▶ **Your assignment**:
Every line with "snoet" in it should be copied from the data.

▶ **Supplied material**:
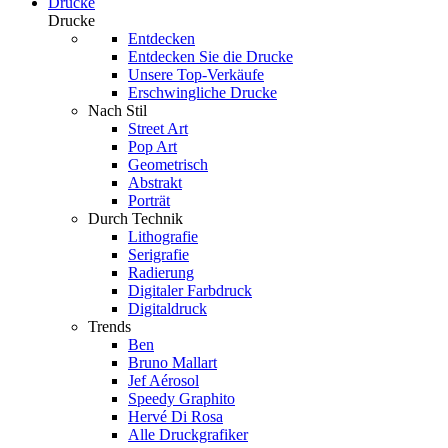
Drucke
Drucke
Entdecken
Entdecken Sie die Drucke
Unsere Top-Verkäufe
Erschwingliche Drucke
Nach Stil
Street Art
Pop Art
Geometrisch
Abstrakt
Porträt
Durch Technik
Lithografie
Serigrafie
Radierung
Digitaler Farbdruck
Digitaldruck
Trends
Ben
Bruno Mallart
Jef Aérosol
Speedy Graphito
Hervé Di Rosa
Alle Druckgrafiker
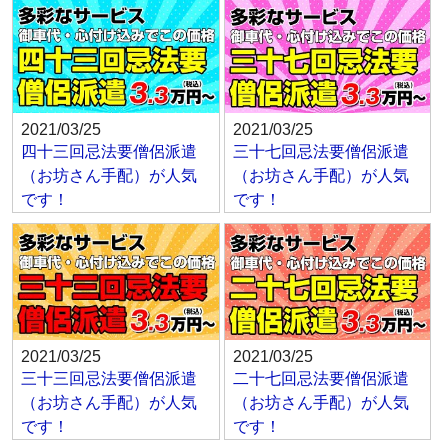
2021/03/25
2021/03/25
四十三回忌法要僧侶派遣
三十七回忌法要僧侶派遣
（お坊さん手配）が人気
（お坊さん手配）が人気
です！
です！
2021/03/25
2021/03/25
三十三回忌法要僧侶派遣
二十七回忌法要僧侶派遣
（お坊さん手配）が人気
（お坊さん手配）が人気
です！
です！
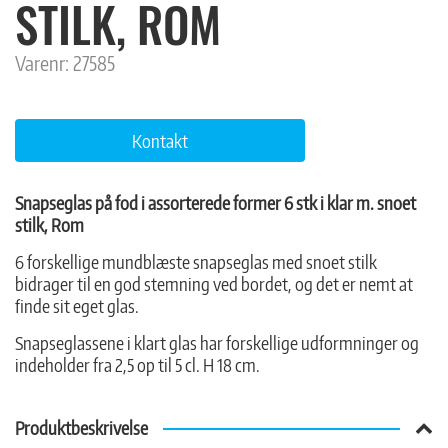
STILK, ROM
Varenr:
27585
Kontakt
Snapseglas på fod i assorterede former 6 stk i klar m. snoet
stilk, Rom
6 forskellige mundblæste snapseglas med snoet stilk
bidrager til en god stemning ved bordet, og det er nemt at
finde sit eget glas.
Snapseglassene i klart glas har forskellige udformninger og
indeholder fra 2,5 op til 5 cl. H 18 cm.
Produktbeskrivelse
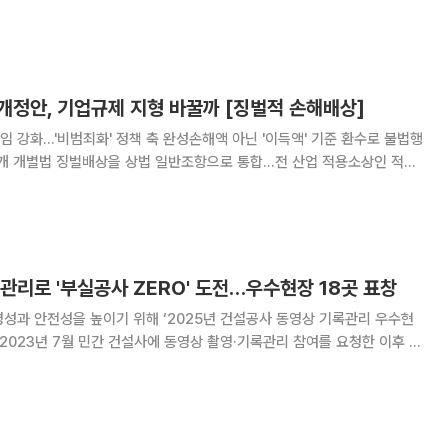
찬 건강정보를 소개합니다. ‘골다공’은 뼛속에 구멍이 많이
사로 지어진 건물이 쉽게 붕괴하듯 골다
개정안, 기업규제 지형 바꿀까 [징벌적 손해배상]
 강화…'비범죄화' 정책 축 완성손해액 아닌 '이득액' 기준 환수로 불법행
3개 개별법 징벌배상을 상법 일반조항으로 통합…전 산업 적용소상인 적용·
민주당이 내놓은 ‘5배 징벌배상’ 상법 개정안
 넘어 기업 규제 체계의 방향 자체를 바꾸
관리로 '부실공사 ZERO' 도전…우수현장 18곳 표창
성과 안전성을 높이기 위해 ‘2025년 건설공사 동영상 기록관리 우수현
과 모든 건축허가 대상 민간 현장으로 대상을 확대해 부실공사 근절에 나
서고 있다고 21일 밝혔다. 이번 우수현장 선정은 최근 2년간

▶ **Answer to the problem**:
Snapseglas på fod i assorterede former 6 stk i klar m. snoet
6 forskellige mundblæste snapseglas med snoet stilk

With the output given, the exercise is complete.